== Working data ==
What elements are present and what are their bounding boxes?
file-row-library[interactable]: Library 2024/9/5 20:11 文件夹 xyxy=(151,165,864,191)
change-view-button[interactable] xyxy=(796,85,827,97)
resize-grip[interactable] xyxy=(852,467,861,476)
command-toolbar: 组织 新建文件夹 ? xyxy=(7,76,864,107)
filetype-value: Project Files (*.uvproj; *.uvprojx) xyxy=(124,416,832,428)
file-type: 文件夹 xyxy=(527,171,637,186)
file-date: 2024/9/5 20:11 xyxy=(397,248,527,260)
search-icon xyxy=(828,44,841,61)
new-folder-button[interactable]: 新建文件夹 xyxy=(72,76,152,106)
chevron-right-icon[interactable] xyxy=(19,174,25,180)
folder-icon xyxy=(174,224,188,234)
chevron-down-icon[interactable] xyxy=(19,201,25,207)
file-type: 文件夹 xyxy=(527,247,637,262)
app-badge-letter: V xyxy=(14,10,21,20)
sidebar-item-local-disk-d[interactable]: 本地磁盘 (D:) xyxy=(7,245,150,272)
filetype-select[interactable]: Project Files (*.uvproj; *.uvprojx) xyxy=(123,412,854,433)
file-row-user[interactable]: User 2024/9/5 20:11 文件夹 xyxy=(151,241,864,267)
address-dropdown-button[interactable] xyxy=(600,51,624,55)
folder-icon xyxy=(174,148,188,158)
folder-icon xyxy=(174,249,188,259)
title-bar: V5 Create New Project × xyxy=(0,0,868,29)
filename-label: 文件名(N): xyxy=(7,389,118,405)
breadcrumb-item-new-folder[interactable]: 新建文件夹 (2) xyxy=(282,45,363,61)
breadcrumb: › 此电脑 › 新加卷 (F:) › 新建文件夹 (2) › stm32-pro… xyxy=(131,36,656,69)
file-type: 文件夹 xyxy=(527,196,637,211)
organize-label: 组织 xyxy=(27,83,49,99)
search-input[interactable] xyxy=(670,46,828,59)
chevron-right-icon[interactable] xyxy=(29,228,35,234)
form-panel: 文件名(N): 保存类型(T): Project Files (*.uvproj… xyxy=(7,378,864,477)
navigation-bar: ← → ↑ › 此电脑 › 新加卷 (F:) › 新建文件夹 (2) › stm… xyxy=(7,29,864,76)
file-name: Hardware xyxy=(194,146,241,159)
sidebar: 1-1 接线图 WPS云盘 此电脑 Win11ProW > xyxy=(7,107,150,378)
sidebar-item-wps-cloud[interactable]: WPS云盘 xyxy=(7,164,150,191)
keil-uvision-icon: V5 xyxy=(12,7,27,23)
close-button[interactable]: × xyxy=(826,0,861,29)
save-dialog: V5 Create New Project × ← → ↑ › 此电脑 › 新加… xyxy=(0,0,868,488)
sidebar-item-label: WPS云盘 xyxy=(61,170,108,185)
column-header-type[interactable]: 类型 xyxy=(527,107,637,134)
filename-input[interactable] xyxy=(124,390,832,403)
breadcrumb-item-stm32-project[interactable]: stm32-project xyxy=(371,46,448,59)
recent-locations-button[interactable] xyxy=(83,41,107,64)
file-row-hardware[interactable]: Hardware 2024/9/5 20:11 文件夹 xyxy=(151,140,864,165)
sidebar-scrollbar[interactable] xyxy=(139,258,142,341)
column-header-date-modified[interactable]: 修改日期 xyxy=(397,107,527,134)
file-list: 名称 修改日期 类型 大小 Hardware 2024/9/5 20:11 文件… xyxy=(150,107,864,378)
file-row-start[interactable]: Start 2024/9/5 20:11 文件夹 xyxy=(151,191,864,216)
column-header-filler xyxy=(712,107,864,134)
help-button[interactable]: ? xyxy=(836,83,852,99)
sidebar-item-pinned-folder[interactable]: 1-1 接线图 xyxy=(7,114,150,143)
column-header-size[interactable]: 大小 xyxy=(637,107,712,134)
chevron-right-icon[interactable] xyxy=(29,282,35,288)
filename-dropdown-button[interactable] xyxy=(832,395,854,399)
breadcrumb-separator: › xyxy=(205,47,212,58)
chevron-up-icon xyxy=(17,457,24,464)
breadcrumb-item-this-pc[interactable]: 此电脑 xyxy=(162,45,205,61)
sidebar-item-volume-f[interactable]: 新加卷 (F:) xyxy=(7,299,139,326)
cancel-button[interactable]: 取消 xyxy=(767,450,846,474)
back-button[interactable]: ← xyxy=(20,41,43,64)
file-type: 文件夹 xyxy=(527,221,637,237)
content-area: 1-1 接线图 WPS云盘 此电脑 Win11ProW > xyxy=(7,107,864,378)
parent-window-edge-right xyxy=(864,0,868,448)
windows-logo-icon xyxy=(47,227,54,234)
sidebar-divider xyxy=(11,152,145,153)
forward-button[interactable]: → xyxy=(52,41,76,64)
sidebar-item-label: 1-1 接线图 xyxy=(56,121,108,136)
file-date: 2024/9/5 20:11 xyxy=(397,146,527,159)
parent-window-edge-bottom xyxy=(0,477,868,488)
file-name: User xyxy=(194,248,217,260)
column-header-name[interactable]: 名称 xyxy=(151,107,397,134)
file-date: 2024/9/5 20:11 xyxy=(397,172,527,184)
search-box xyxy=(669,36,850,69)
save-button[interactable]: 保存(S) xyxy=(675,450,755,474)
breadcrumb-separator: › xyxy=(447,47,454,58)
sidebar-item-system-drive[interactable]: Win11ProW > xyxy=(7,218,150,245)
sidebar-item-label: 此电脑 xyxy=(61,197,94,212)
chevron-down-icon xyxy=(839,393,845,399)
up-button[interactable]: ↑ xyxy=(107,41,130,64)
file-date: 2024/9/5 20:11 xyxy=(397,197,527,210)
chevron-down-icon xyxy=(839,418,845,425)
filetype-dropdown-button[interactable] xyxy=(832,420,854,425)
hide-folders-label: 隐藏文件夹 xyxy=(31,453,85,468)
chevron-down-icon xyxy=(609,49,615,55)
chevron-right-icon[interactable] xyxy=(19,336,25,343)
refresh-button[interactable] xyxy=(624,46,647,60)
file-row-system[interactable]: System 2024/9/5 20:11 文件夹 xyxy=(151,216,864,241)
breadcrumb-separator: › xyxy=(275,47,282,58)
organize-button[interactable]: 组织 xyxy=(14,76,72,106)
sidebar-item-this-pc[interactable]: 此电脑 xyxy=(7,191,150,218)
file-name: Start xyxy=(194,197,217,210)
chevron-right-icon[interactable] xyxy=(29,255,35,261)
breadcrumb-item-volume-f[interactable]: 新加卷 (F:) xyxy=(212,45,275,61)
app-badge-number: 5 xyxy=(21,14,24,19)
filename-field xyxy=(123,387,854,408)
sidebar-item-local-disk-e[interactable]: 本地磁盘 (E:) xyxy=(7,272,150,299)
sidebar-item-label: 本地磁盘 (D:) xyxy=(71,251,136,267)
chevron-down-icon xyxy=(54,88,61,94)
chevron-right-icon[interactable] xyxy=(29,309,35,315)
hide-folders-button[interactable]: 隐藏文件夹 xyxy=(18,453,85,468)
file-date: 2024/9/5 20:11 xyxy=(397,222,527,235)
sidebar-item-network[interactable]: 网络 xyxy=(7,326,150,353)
==
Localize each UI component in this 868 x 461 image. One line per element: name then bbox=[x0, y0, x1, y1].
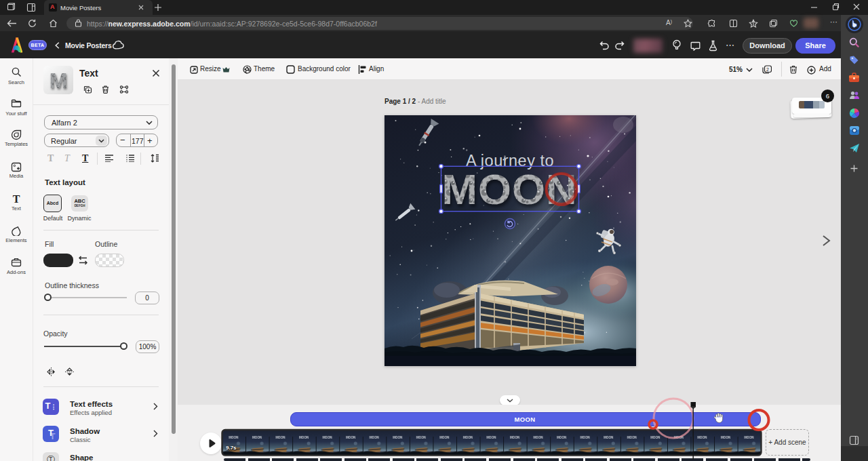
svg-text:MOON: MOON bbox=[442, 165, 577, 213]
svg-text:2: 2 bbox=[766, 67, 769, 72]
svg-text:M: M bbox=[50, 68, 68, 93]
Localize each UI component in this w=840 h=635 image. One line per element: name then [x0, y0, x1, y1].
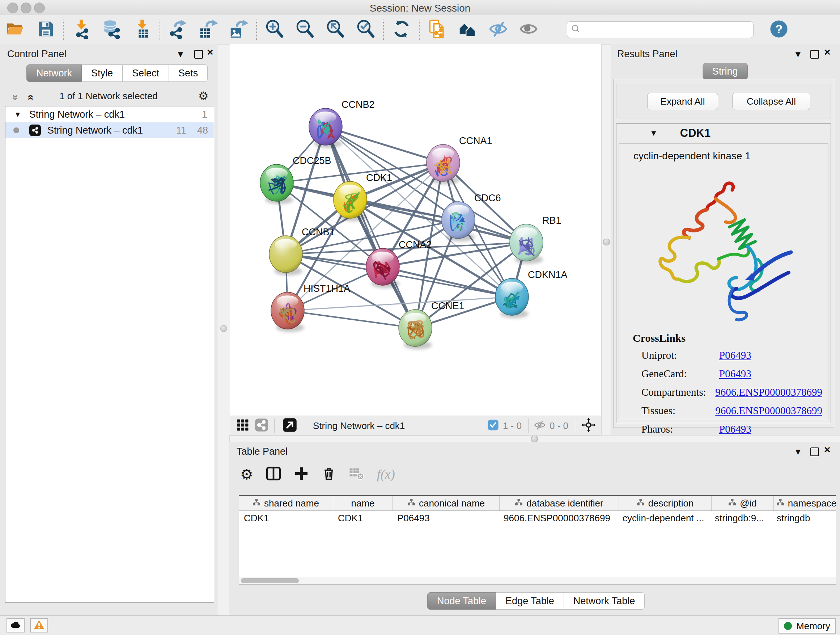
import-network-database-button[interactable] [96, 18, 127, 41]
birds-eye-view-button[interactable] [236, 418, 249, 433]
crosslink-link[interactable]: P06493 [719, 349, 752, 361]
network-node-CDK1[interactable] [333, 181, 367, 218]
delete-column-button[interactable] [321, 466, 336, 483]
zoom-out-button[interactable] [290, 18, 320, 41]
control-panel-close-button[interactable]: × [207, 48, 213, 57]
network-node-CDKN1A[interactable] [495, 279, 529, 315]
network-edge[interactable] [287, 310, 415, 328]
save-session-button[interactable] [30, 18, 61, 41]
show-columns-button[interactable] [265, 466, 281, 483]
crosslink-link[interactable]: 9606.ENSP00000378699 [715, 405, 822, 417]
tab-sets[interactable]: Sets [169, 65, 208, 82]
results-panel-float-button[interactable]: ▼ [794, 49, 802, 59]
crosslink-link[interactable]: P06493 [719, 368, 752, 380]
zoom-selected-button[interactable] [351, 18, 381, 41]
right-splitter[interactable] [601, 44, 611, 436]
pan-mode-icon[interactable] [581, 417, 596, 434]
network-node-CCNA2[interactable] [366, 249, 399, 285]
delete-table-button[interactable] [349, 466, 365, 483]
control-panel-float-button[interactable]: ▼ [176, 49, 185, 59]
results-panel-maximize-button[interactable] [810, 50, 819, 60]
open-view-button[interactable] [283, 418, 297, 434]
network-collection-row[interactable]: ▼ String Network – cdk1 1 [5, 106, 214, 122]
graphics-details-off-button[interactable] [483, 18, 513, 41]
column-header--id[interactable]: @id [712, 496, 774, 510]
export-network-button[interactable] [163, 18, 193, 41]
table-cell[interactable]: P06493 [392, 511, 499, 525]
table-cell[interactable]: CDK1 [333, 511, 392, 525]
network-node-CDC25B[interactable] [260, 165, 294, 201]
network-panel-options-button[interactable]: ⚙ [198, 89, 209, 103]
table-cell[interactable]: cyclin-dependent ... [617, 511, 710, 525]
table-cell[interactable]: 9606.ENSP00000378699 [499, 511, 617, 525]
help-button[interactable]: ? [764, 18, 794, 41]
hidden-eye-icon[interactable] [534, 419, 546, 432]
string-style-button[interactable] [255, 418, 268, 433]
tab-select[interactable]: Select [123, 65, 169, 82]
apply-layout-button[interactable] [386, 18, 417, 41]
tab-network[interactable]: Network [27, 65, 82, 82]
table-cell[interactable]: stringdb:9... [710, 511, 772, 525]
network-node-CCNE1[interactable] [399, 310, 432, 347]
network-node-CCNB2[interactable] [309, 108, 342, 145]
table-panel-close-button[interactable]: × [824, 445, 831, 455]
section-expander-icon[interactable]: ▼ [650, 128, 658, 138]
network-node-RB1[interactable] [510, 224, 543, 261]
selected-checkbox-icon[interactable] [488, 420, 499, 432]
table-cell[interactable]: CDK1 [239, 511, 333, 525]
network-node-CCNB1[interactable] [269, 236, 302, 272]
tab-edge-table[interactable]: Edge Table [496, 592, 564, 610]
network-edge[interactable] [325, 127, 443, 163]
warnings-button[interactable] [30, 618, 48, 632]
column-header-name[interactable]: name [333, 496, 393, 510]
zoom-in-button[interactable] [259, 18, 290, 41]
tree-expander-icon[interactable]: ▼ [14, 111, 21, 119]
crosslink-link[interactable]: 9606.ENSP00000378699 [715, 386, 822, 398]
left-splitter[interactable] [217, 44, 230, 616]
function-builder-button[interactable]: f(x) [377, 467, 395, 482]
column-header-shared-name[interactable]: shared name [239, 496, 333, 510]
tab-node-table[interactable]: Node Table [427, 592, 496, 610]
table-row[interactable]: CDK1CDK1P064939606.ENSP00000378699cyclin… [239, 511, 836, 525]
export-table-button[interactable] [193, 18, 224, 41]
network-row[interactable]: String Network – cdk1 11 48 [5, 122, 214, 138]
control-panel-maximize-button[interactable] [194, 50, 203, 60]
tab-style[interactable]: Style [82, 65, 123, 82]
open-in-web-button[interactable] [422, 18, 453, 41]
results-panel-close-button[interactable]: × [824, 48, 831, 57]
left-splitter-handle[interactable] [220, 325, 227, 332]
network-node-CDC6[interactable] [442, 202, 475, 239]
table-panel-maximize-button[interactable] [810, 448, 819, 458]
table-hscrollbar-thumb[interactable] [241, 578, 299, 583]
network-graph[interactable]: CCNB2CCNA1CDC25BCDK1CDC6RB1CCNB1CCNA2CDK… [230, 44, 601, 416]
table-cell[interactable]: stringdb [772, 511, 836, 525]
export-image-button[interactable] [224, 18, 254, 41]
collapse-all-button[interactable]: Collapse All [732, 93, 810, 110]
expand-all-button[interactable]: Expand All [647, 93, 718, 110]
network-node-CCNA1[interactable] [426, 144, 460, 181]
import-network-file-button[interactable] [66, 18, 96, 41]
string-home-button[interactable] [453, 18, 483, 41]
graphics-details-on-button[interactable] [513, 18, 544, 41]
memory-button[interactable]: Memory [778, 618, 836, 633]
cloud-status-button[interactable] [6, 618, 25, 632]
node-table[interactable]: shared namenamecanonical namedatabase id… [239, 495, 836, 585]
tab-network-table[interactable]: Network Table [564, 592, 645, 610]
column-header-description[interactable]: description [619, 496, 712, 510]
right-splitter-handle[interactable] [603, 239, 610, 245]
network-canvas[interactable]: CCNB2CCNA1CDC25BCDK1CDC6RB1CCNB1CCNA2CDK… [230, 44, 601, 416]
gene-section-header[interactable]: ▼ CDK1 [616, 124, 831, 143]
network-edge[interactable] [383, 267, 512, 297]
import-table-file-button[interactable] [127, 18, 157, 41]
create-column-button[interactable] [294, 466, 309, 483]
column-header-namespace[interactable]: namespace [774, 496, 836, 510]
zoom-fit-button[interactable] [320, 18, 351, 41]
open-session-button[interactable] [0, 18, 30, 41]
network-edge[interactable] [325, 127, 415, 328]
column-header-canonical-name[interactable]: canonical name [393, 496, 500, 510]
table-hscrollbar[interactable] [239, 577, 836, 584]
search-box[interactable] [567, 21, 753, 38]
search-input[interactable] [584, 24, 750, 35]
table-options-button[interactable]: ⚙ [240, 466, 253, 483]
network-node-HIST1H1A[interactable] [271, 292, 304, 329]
...
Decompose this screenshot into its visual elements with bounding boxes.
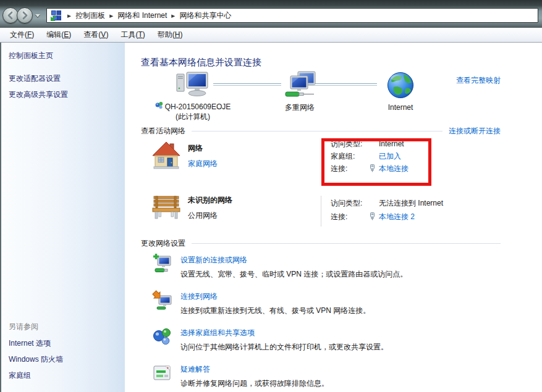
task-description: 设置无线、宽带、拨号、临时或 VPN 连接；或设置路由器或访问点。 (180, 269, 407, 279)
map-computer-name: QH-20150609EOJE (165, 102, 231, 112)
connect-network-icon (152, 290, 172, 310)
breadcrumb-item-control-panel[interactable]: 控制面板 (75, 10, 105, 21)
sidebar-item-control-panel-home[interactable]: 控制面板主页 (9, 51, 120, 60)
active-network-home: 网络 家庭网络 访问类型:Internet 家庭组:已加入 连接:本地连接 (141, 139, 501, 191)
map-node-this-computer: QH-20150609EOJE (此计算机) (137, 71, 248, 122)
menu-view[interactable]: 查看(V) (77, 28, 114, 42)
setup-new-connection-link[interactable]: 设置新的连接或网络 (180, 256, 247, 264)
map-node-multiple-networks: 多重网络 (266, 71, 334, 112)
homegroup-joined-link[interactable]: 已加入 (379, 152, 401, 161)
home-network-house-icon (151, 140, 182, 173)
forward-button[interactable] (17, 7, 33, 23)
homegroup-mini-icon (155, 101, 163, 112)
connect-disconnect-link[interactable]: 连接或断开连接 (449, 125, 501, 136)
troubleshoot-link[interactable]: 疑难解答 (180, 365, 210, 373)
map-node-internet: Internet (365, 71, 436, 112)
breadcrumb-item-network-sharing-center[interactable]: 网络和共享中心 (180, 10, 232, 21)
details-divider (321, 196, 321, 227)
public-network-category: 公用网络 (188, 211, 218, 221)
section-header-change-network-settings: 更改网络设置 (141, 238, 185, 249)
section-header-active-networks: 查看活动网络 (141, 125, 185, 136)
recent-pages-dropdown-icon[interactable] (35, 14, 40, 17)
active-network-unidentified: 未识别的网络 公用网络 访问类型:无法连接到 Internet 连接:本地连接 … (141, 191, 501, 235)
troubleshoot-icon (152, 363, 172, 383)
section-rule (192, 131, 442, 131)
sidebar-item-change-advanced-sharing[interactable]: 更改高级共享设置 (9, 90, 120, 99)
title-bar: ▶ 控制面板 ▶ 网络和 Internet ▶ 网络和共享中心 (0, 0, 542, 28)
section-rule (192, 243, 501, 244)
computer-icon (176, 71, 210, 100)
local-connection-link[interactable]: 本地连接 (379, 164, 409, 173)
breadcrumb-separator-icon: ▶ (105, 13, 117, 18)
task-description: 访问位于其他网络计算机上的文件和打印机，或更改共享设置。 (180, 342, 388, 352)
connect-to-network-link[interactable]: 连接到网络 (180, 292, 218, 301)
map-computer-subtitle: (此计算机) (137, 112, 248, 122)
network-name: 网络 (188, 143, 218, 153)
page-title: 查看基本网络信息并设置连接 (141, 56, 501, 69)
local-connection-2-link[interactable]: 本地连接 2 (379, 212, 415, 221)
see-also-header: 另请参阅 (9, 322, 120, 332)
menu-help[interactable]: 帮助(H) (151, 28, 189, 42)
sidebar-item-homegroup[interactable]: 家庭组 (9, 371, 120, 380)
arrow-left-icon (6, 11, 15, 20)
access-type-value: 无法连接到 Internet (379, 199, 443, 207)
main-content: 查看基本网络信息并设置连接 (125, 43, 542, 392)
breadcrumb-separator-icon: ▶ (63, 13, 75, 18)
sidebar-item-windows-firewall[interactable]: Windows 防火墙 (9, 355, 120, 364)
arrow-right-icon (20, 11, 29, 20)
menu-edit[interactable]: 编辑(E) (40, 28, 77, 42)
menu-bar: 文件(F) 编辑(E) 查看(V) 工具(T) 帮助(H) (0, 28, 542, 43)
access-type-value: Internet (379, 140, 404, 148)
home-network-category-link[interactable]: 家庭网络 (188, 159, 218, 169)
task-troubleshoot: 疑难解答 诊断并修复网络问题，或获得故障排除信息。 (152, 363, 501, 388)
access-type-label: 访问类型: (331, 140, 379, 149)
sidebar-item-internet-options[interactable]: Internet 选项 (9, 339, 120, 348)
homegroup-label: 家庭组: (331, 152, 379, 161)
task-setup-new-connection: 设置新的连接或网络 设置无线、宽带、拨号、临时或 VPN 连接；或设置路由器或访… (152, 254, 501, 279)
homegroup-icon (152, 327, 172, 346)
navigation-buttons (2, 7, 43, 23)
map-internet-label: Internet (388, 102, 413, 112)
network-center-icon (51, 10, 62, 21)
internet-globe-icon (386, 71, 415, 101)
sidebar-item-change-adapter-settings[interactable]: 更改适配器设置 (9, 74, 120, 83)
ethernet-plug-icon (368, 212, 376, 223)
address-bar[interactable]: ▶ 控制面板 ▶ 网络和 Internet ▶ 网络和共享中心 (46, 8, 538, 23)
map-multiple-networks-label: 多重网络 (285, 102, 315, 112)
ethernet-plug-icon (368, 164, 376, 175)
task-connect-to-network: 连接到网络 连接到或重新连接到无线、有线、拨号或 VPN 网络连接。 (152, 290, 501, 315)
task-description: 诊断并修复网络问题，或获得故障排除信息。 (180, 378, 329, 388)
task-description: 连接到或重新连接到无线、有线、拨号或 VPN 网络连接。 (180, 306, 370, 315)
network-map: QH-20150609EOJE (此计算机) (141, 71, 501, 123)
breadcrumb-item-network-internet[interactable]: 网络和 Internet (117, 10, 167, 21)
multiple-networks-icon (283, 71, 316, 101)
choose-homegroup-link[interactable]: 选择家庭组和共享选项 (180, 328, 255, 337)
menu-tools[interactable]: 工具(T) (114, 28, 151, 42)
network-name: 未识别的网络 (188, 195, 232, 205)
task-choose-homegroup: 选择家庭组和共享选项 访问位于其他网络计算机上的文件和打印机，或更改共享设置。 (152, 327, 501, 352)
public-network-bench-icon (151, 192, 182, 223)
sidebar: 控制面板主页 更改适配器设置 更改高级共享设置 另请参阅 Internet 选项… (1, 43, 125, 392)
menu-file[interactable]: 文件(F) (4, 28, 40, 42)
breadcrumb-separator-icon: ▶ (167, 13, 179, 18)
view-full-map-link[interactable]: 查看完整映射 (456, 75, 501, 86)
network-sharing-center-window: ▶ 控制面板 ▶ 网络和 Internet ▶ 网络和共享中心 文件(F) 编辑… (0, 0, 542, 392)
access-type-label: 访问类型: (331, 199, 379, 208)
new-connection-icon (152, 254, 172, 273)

== What is being asked ==
Scan the entries above for the word "badge". Report the lines that hold it.

== Your response ==
app-badge-letter: V xyxy=(14,10,21,20)
app-badge-number: 5 xyxy=(21,14,24,19)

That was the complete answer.